Le grain principal du jeu ressemble à l'autre licence à succès de CompilheartNeptunia. Pour progresser dans cet univers rempli de fleur tueuse et autres peluches psychopathes, vous devez farmer afin de monter votre skill, chose commune dans tout jeu de rôle qui se doit il est vrai. À une exception prêt où vous avez la possibilité de capturer des ennemis en les charmants, afin d'accroître des bonus périodiques durant les combats, sauf que le jeu ne vous laisse pas vous en tirer aussi facilement, il va falloir se travestir (eh oui..) en plusieurs personnalités et faire diverses poses suggestives pour plaire à vos ennemis . Un système plutôt original, pervers certes, mais bien pensé, il permet de se sortir de beaucoup situations où votre équipe est mis à mal par un peu trop d'ennemis. Mais ce que j'ai aimé le plus dans ce jeu, c'est la complexité du gameplay, le jeu s'étoffe et se complexifie de plus en plus que vous avancez dans le jeu, mais déjà au bout de deux heures vous avez des tonnes de subtilités pour sortir du combat indemme, le principe est génial, ça ne permet pas de s'emmerder au cours de l'aventure, la variété a toujours été l'ami du bien. Entre combat et exploration, vous avez la possibilité de vous travestir avec nombre de vêtements afin d'engranger des perks en plus. Il y a aussi des combats dans l'espace entre vaisseaux qui se jouent sur un style pierre-feuille-papier-ciseaux, le jeu déborde d'idée de gameplay de ce genre, complètement con certes, mais agréablement varié.

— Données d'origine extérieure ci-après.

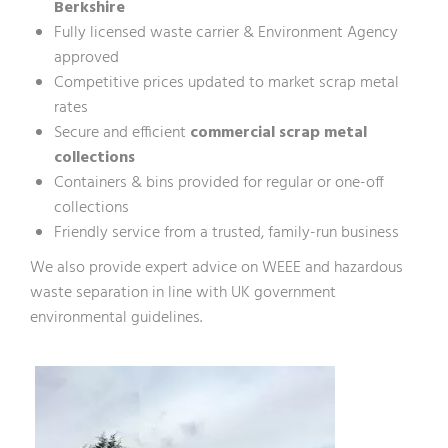
Berkshire
Fully licensed waste carrier & Environment Agency
approved
Competitive prices updated to market scrap metal
rates
Secure and efficient
commercial scrap metal
collections
Containers & bins provided for regular or one-off
collections
Friendly service from a trusted, family-run business
We also provide expert advice on WEEE and hazardous
waste separation in line with
UK government
environmental guidelines
.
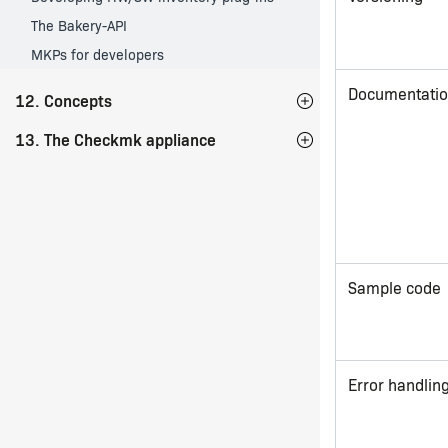
The Bakery-API
MKPs for developers
Documentati
12. Concepts
13. The Checkmk appliance
Sample code
Error handlin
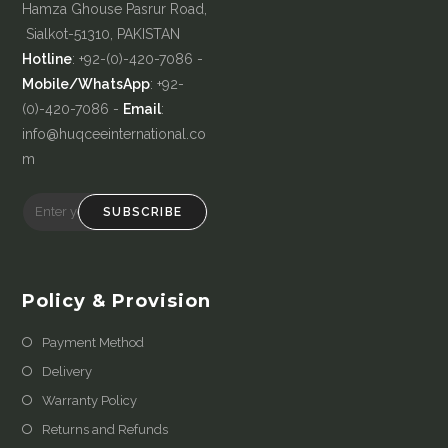
Hamza Ghouse Pasrur Road,
Sialkot-51310, PAKISTAN
Hotline
: +92-(0)-420-7086 -
Mobile/WhatsApp
: +92-
(0)-420-7086 -
Email
:
info@huqceeinternational.co
m
SUBSCRIBE
Policy & Provision
Payment Method
Delivery
Warranty Policy
Returns and Refunds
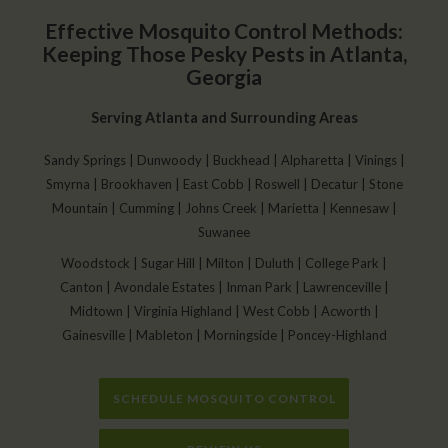
Effective Mosquito Control Methods:
Keeping Those Pesky Pests in Atlanta,
Georgia
Serving Atlanta and Surrounding Areas
Sandy Springs | Dunwoody | Buckhead | Alpharetta | Vinings |
Smyrna | Brookhaven | East Cobb | Roswell | Decatur | Stone
Mountain | Cumming | Johns Creek | Marietta | Kennesaw |
Suwanee
Woodstock | Sugar Hill | Milton | Duluth | College Park |
Canton | Avondale Estates | Inman Park | Lawrenceville |
Midtown | Virginia Highland | West Cobb | Acworth |
Gainesville | Mableton | Morningside | Poncey-Highland
SCHEDULE MOSQUITO CONTROL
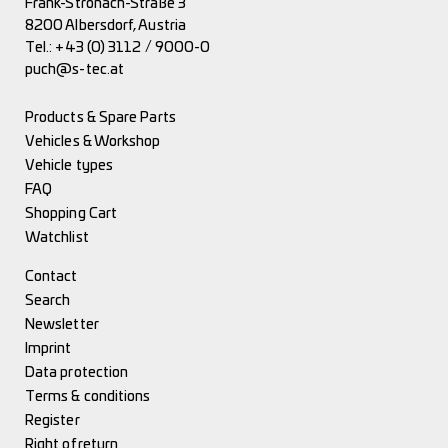
Frank-Stronach-Straße 3
8200 Albersdorf, Austria
Tel.:
+43 (0) 3112 / 9000-0
puch@s-tec.at
Products & Spare Parts
Vehicles & Workshop
Vehicle types
FAQ
Shopping Cart
Watchlist
Contact
Search
Newsletter
Imprint
Data protection
Terms & conditions
Register
Right of return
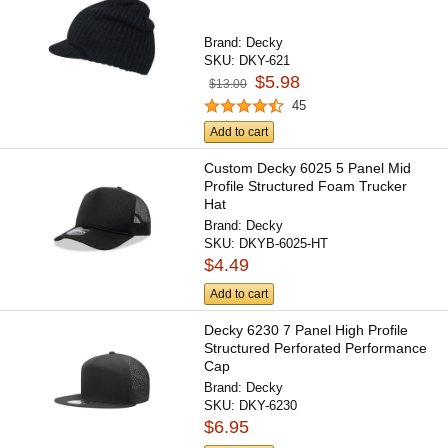
Brand:
Decky
SKU:
DKY-621
$5.98
$13.00
45
Add to cart
Custom Decky 6025 5 Panel Mid
Profile Structured Foam Trucker
Hat
Brand:
Decky
SKU:
DKYB-6025-HT
$4.49
Add to cart
Decky 6230 7 Panel High Profile
Structured Perforated Performance
Cap
Brand:
Decky
SKU:
DKY-6230
$6.95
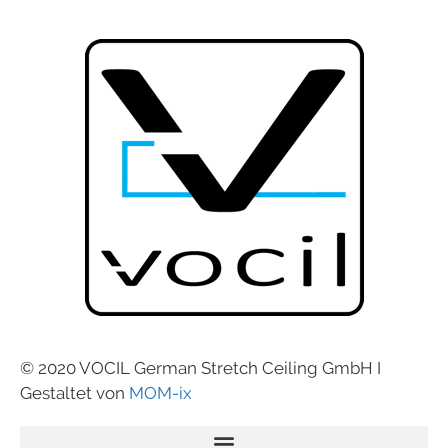
© 2020 VOCIL German Stretch Ceiling GmbH I
Gestaltet von
MOM-ix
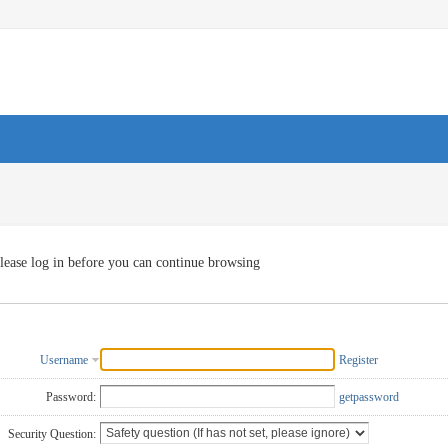
lease log in before you can continue browsing
Username
Register
Password:
getpassword
Security Question:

Mugen Souls Z est un délire complètement assumé, les personnages qui sont généralement des dieux, se balancent des lignes de texte à en plus finir tout autour de blague, de remarque con-con et de sous entendus sexués. C'est peut être l'un des plus gros reproches que je pourrai tirer de ce jeu, il faut prier pour jouer, même sacrifier votre sandwich jambon-beurre dégueulasse pour attendre de casser du méchant, et attention de ne pas perdre, le jeu vous sort le bon Game Over d'antan, une mort et retour au dernier point de sauvegarde. Oui quand même, on peut sauter les dialogues et cutscene mais c'est le genre de jeu qui vous mette des tonnes et des tonnes de dialogue à ne plus en finir pour créer une ambiance, un but, ce qui vous retient de passer cesdites-scènes, si on veut savoir au moins pourquoi on se fout sur la tronche et contre qui. On reproche à Kojima cette tare sur ces productions, les jeux de l'usine NIS sont généralement pires, c'est quand même con qu'un jeu qui mise un paquet sur son système de Tatical RPG complexe se voie bouffer par son autre atout.

On est tous d'accord pour dire que le scénario ne pisse pas bien loin, c'est juste des dieux kawaii qui se foutent sur la turbine durant 40 à 100 heures (ça dépend de l'échelle de l'otakumetrie où vous êtes) pour savoir "kikiçayleplufort" . Si je n'ai pas aimé le parti pris du studio Compil Heart, ça ne veut pas dire que c'est mauvais, c'est une façon de faire louable, c'est chiant comme la mort si on n’accroche pas au délire, mais ça reste cohérent et c'est très efficace en terme de développement et d'attachement envers les personnages. Le personnage de Nao est un exemple d'utilisation de personnage pour prendre appuie sur ce que nous ressentons nous, pauvres joueurs occidentaux, elle balance de nombreux commentaires froids et sarcastiques sur les tenants de la quête où sur ce qui se passe. Par contre, le jeu n'aide pas aux néophytes ou au curieux à accrocher au jeu, l'esthétique étant déjà très flashy, coloré et péter à la pilule bleu, le jeu est moche, pas laid au niveau du coup de crayon, mais moche par son rendu, entre chute de frame rate du pauvre, les décors vides et sans vie, textures peu travaillées et quand bien même vous installeriez les données sur votre disque dur, ça ne changera rien, oui, mesdames et messieurs, ce n'est pas toujours jojo dans ce monde bariolé.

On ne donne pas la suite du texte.